EXERCISE MATERIALS Start Marker

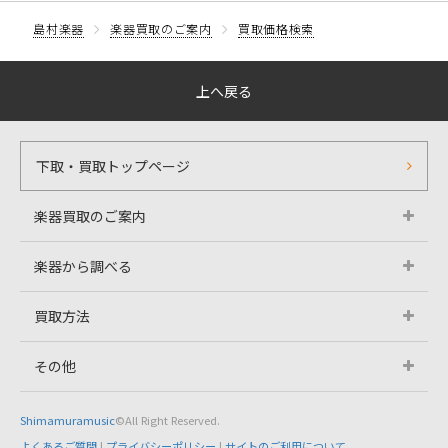
島村楽器
楽器買取のご案内
買取価格検索
上へ戻る
下取・買取トップページ
楽器買取のご案内
楽器から調べる
買取方法
その他
Shimamuramusic
©All Right Reserved.
よくあるご質問
|
プライバシーポリシー
|
サイトのご利用について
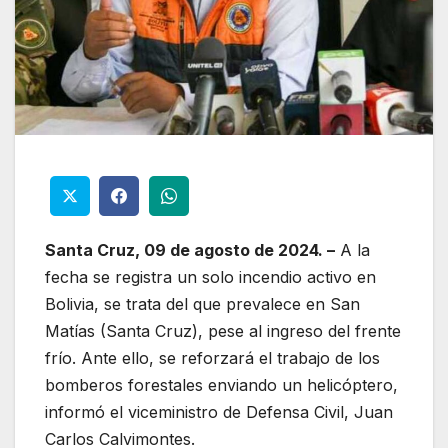
Santa Cruz, 09 de agosto de 2024. –
A la
fecha se registra un solo incendio activo en
Bolivia, se trata del que prevalece en San
Matías (Santa Cruz), pese al ingreso del frente
frío. Ante ello, se reforzará el trabajo de los
bomberos forestales enviando un helicóptero,
informó el viceministro de Defensa Civil, Juan
Carlos Calvimontes.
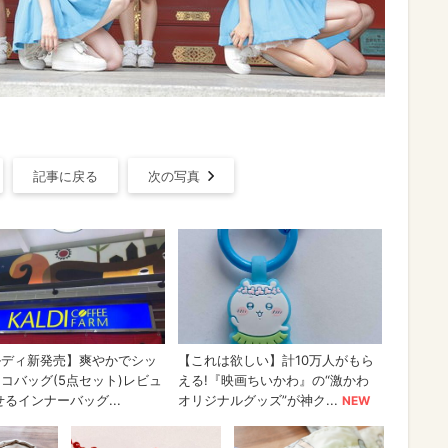
記事に戻る
次の写真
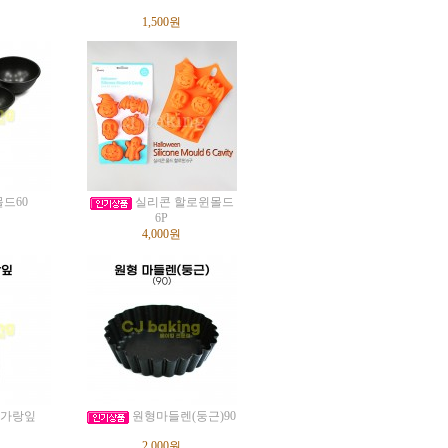
1,500원
드60
실리콘 할로윈몰드
6P
4,000원
 가랑잎
원형마들렌(둥근)90
2,000원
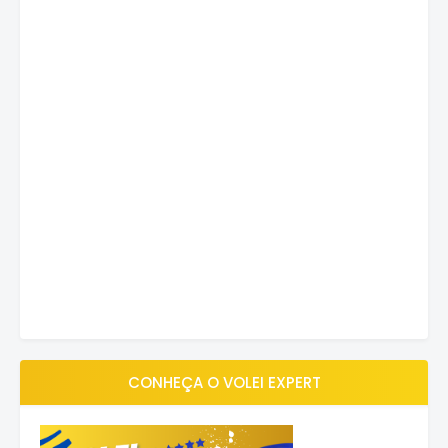
CONHEÇA O VOLEI EXPERT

EXERCISE MATERIALS End Marker

## ASSIGNED TASK
Write out an exact reproduction of the lines from the line that holds "Santa Cruz, 09 de agosto de 2024. –" to the bottom of the listing above, both ends included. Exclude pictures.

## YOUR SOLUTION
Santa Cruz, 09 de agosto de 2024. –
A la
fecha se registra un solo incendio activo en
Bolivia, se trata del que prevalece en San
Matías (Santa Cruz), pese al ingreso del frente
frío. Ante ello, se reforzará el trabajo de los
bomberos forestales enviando un helicóptero,
informó el viceministro de Defensa Civil, Juan
Carlos Calvimontes.
記事に戻る
次の写真
1,500원
드60
실리콘 할로윈몰드
6P
4,000원
 가랑잎
원형마들렌(둥근)90
2,000원
CONHEÇA O VOLEI EXPERT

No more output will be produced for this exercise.